====== Information provided ======

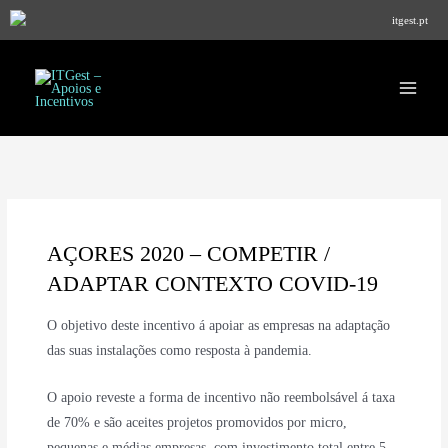
Home
Candidaturas
itgest.pt
AÇORES 2020 – COMPETIR / ADAPTAR CONTEXTO COVID-19
Main
Menu
AÇORES 2020 – COMPETIR /
ADAPTAR CONTEXTO COVID-19
O objetivo deste incentivo á apoiar as empresas na adaptação
das suas instalações como resposta à pandemia.
O apoio reveste a forma de incentivo não reembolsável á taxa
de 70% e são aceites projetos promovidos por micro,
pequenas e médias empresas, com investimento total entre 5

======

**Exercise:**
All the lines above are to be reproduced exactly, except the pictures.

**Answer box:**
Home
Candidaturas
itgest.pt
AÇORES 2020 – COMPETIR / ADAPTAR CONTEXTO COVID-19
Main
Menu
AÇORES 2020 – COMPETIR /
ADAPTAR CONTEXTO COVID-19
O objetivo deste incentivo á apoiar as empresas na adaptação
das suas instalações como resposta à pandemia.
O apoio reveste a forma de incentivo não reembolsável á taxa
de 70% e são aceites projetos promovidos por micro,
pequenas e médias empresas, com investimento total entre 5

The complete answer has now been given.